» Task objective: Each line from the material with the word "años" in it must be copied.

» Recorded information:
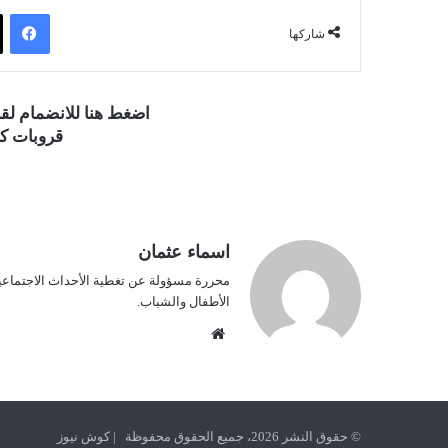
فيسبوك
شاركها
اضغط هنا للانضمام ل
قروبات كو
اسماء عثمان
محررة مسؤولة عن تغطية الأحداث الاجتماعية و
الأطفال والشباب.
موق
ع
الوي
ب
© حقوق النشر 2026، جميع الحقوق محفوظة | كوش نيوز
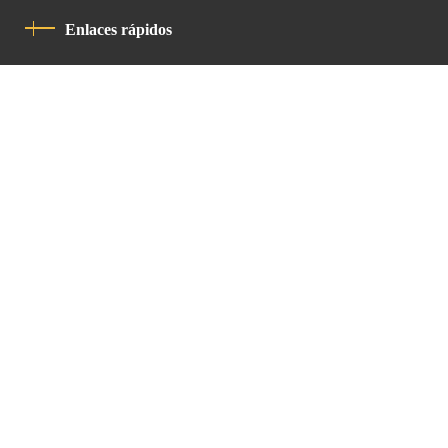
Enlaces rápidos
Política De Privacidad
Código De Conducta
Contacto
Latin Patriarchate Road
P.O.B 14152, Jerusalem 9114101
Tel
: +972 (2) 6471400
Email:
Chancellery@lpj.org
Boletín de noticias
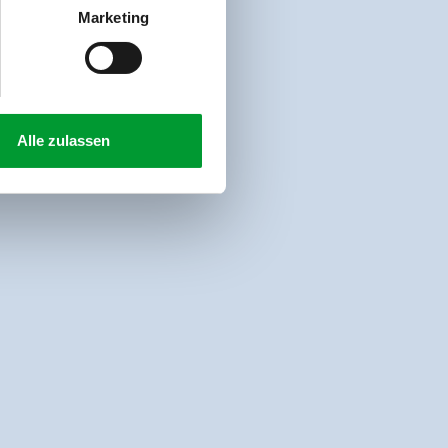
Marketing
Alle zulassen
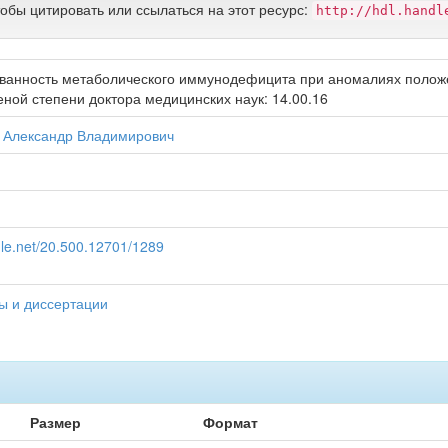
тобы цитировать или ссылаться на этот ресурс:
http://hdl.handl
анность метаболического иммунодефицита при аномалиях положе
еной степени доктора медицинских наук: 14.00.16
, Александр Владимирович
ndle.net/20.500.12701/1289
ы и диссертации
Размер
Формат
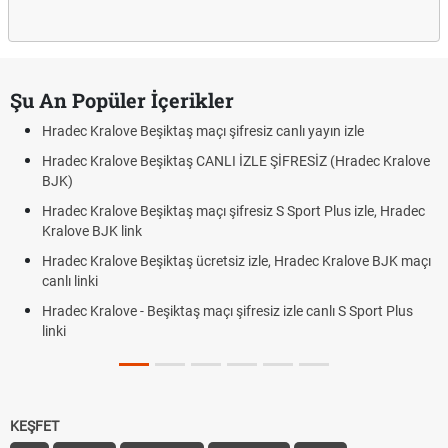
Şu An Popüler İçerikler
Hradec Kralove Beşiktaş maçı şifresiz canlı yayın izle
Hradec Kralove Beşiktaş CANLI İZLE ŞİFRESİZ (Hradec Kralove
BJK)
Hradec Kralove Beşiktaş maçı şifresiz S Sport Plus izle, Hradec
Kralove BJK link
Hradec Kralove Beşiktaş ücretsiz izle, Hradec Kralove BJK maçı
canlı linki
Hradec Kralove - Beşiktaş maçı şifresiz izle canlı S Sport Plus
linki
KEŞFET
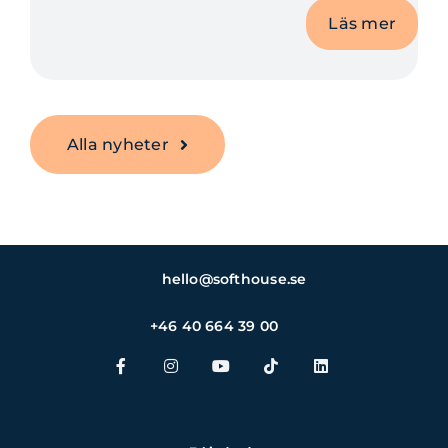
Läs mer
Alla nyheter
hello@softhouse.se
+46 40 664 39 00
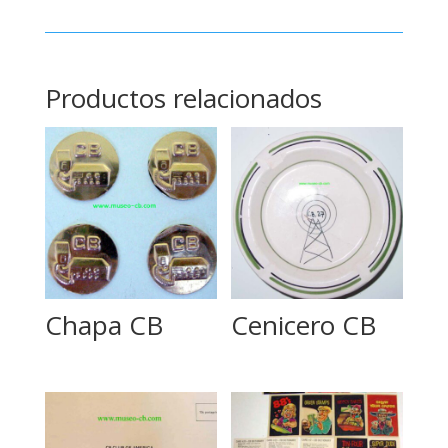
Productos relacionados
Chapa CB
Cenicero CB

* * *

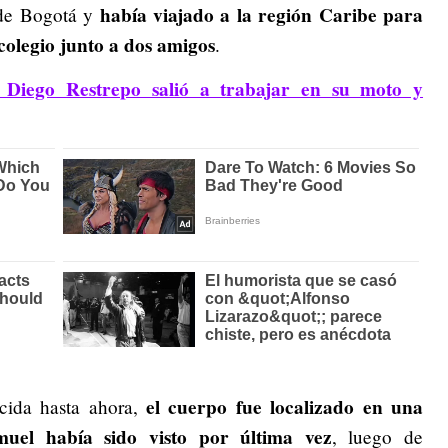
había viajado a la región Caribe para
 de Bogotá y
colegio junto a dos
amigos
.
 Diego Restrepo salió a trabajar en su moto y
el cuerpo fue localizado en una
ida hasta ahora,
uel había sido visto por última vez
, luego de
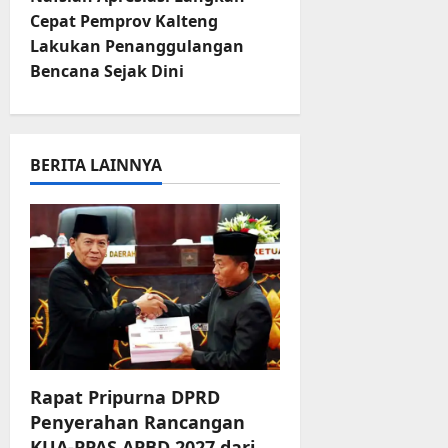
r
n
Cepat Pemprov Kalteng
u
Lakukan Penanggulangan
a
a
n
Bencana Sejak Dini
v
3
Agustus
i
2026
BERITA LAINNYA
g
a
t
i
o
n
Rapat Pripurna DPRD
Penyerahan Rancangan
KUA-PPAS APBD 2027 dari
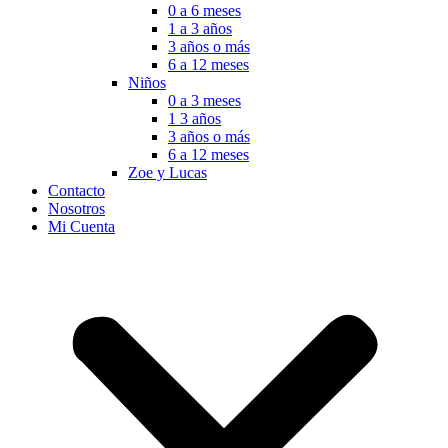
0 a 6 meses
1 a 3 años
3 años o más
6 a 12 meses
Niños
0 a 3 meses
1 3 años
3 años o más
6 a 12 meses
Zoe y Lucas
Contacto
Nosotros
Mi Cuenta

» Output of the exercise:
1 a 3 años
3 años o más
1 3 años
3 años o más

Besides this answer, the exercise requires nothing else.